Would you please output, word for word, the span of the listing below that opens on the line containing "A prioridade da" and closes on the line containing "projetos e incentivos"? Include both ends and nothing more.

============

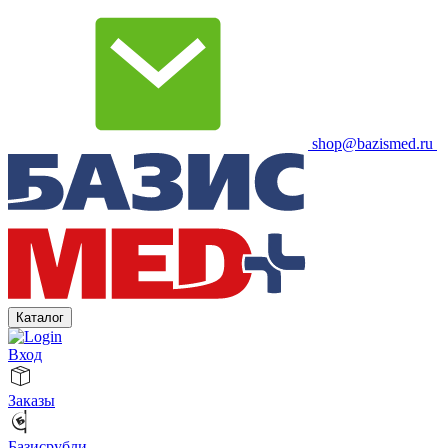
shop@bazismed.ru
Каталог
Вход
Заказы
Базисрубли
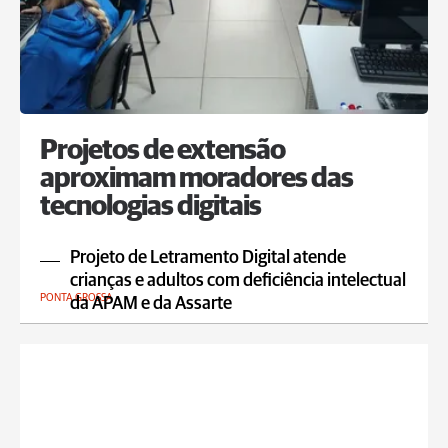
Projetos de extensão
aproximam moradores das
tecnologias digitais
Projeto de Letramento Digital atende
crianças e adultos com deficiência intelectual
PONTA GROSSA
da APAM e da Assarte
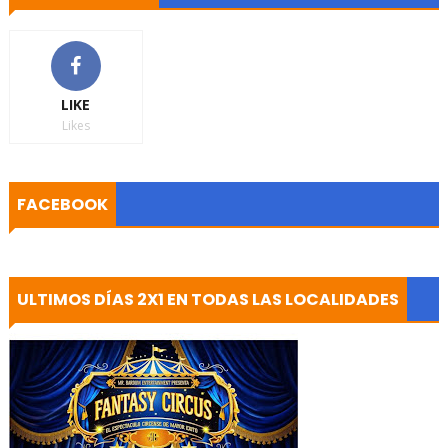
LIKE
Likes
FACEBOOK
ULTIMOS DÍAS 2X1 EN TODAS LAS LOCALIDADES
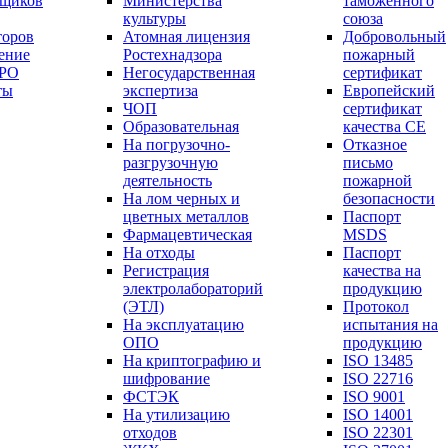
вщиков
Министерства
таможенного
культуры
союза
торов
Атомная лицензия
Добровольный
ение
Ростехнадзора
пожарный
СРО
Негосударственная
сертификат
ты
экспертиза
Европейский
ЧОП
сертификат
Образовательная
качества СЕ
На погрузочно-
Отказное
разгрузочную
письмо
деятельность
пожарной
На лом черных и
безопасности
цветных металлов
Паспорт
Фармацевтическая
МSDS
На отходы
Паспорт
Регистрация
качества на
электролабораторий
продукцию
(ЭТЛ)
Протокол
На эксплуатацию
испытания на
ОПО
продукцию
На криптографию и
ISO 13485
шифрование
ISO 22716
ФСТЭК
ISO 9001
На утилизацию
ISO 14001
отходов
ISO 22301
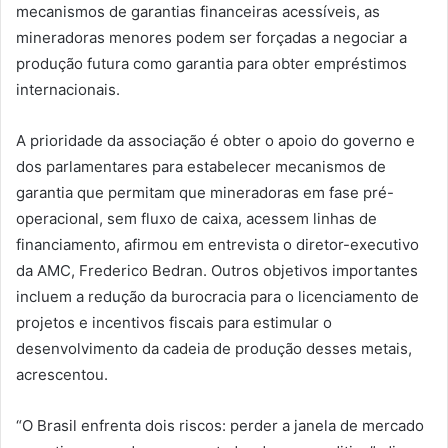
mecanismos de garantias financeiras acessíveis, as
mineradoras menores podem ser forçadas a negociar a
produção futura como garantia para obter empréstimos
internacionais.
A prioridade da associação é obter o apoio do governo e
dos parlamentares para estabelecer mecanismos de
garantia que permitam que mineradoras em fase pré-
operacional, sem fluxo de caixa, acessem linhas de
financiamento, afirmou em entrevista o diretor-executivo
da AMC, Frederico Bedran. Outros objetivos importantes
incluem a redução da burocracia para o licenciamento de
projetos e incentivos fiscais para estimular o
desenvolvimento da cadeia de produção desses metais,
acrescentou.
“O Brasil enfrenta dois riscos: perder a janela de mercado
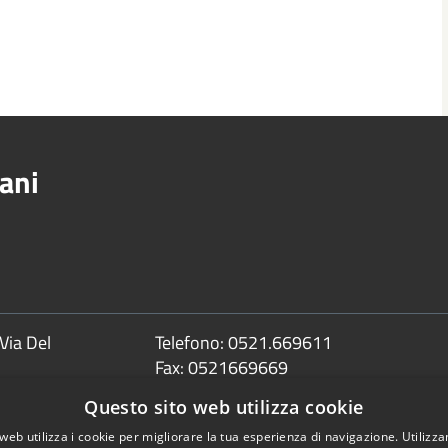
ani
Via Del
Telefono:
0521.669611
Fax:
0521669669
Email:
info@comune.sorbolomezzani.pr
Questo sito web utilizza cookie
Pec:
web utilizza i cookie per migliorare la tua esperienza di navigazione. Utilizza
protocollo@postacert.comune.sorbolom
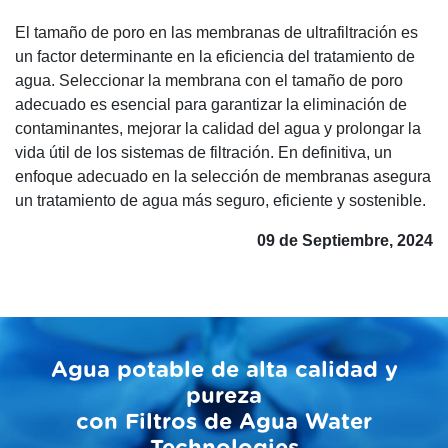
El tamaño de poro en las membranas de ultrafiltración es
un factor determinante en la eficiencia del tratamiento de
agua. Seleccionar la membrana con el tamaño de poro
adecuado es esencial para garantizar la eliminación de
contaminantes, mejorar la calidad del agua y prolongar la
vida útil de los sistemas de filtración. En definitiva, un
enfoque adecuado en la selección de membranas asegura
un tratamiento de agua más seguro, eficiente y sostenible.
09 de Septiembre, 2024
Agua potable de alta calidad y
pureza
con Filtros de Agua Water
Technologies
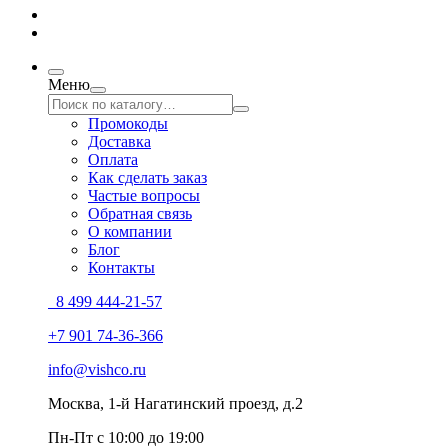
Меню
Промокоды
Доставка
Оплата
Как сделать заказ
Частые вопросы
Обратная связь
О компании
Блог
Контакты
8 499 444-21-57
+7 901 74-36-366
info@vishco.ru
Москва
, 1-й Нагатинский проезд, д.2
Пн-Пт с 10:00 до 19:00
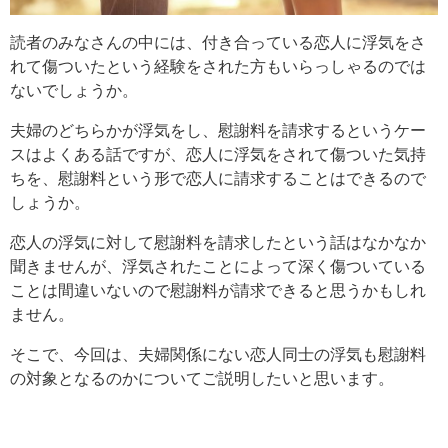
読者のみなさんの中には、付き合っている恋人に浮気をさ
れて傷ついたという経験をされた方もいらっしゃるのでは
ないでしょうか。
夫婦のどちらかが浮気をし、慰謝料を請求するというケー
スはよくある話ですが、恋人に浮気をされて傷ついた気持
ちを、慰謝料という形で恋人に請求することはできるので
しょうか。
恋人の浮気に対して慰謝料を請求したという話はなかなか
聞きませんが、浮気されたことによって深く傷ついている
ことは間違いないので慰謝料が請求できると思うかもしれ
ません。
そこで、今回は、夫婦関係にない恋人同士の浮気も慰謝料
の対象となるのかについてご説明したいと思います。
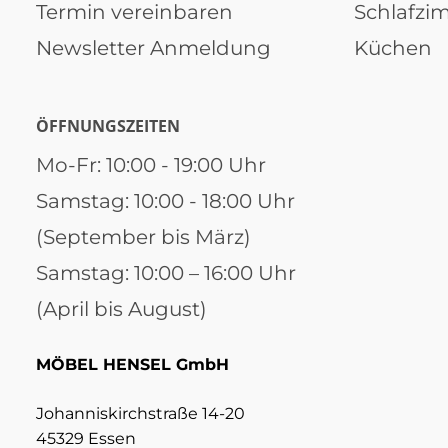
Termin vereinbaren
Schlafzi
Newsletter Anmeldung
Küchen
ÖFFNUNGSZEITEN
Mo-Fr: 10:00 - 19:00 Uhr
Samstag: 10:00 - 18:00 Uhr
(September bis März)
Samstag: 10:00 – 16:00 Uhr
(April bis August)
MÖBEL HENSEL GmbH
Johanniskirchstraße 14-20
45329 Essen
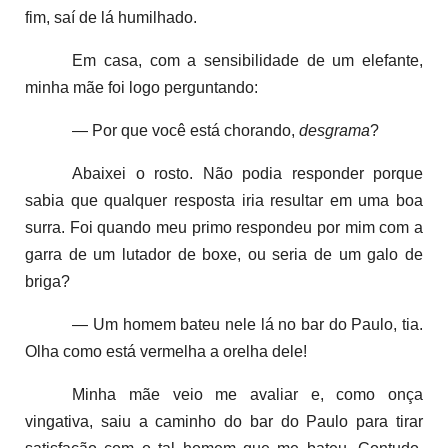
fim, saí de lá humilhado.
Em casa, com a sensibilidade de um elefante,
minha mãe foi logo perguntando:
— Por que você está chorando,
desgrama
?
Abaixei o rosto. Não podia responder porque
sabia que qualquer resposta iria resultar em uma boa
surra. Foi quando meu primo respondeu por mim com a
garra de um lutador de boxe, ou seria de um galo de
briga?
— Um homem bateu nele lá no bar do Paulo, tia.
Olha como está vermelha a orelha dele!
Minha mãe veio me avaliar e, como onça
vingativa, saiu a caminho do bar do Paulo para tirar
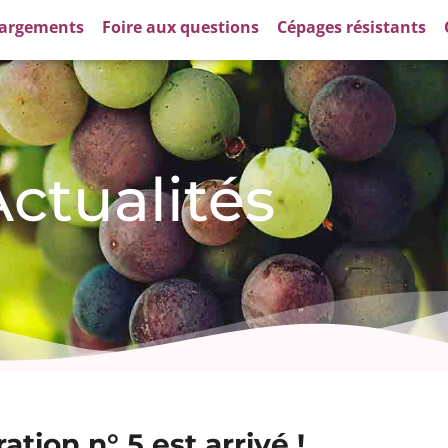
hargements
Foire aux questions
Cépages résistants
ctualités
ation n° 5 est arrivé !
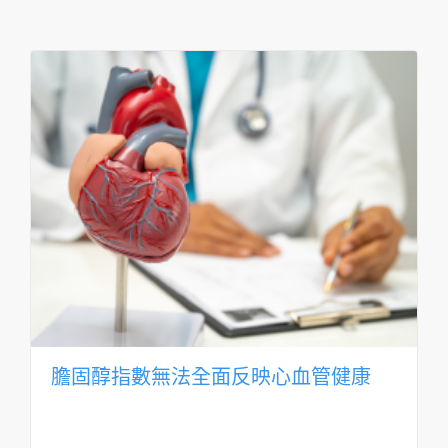
膽固醇指數無法全面反映心血管健康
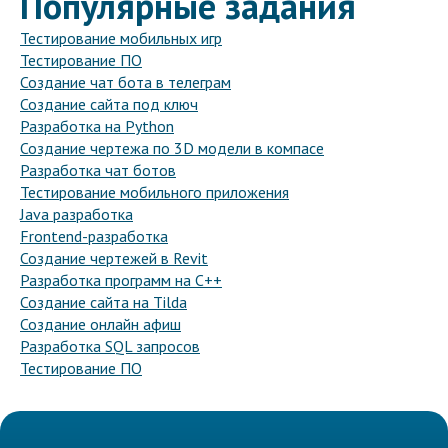
Популярные задания
Тестирование мобильных игр
Тестирование ПО
Создание чат бота в телеграм
Создание сайта под ключ
Разработка на Python
Создание чертежа по 3D модели в компасе
Разработка чат ботов
Тестирование мобильного приложения
Java разработка
Frontend-разработка
Создание чертежей в Revit
Разработка программ на C++
Создание сайта на Tilda
Создание онлайн афиш
Разработка SQL запросов
Тестирование ПО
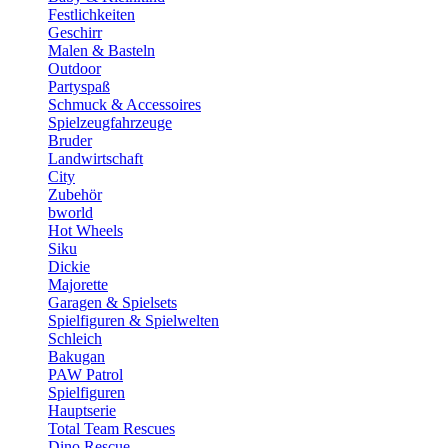
Festlichkeiten
Geschirr
Malen & Basteln
Outdoor
Partyspaß
Schmuck & Accessoires
Spielzeugfahrzeuge
Bruder
Landwirtschaft
City
Zubehör
bworld
Hot Wheels
Siku
Dickie
Majorette
Garagen & Spielsets
Spielfiguren & Spielwelten
Schleich
Bakugan
PAW Patrol
Spielfiguren
Hauptserie
Total Team Rescues
Dino Rescue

============

Response to this exercise
A prioridade da associação é obter o apoio do governo e
dos parlamentares para estabelecer mecanismos de
garantia que permitam que mineradoras em fase pré-
operacional, sem fluxo de caixa, acessem linhas de
financiamento, afirmou em entrevista o diretor-executivo
da AMC, Frederico Bedran. Outros objetivos importantes
incluem a redução da burocracia para o licenciamento de
projetos e incentivos fiscais para estimular o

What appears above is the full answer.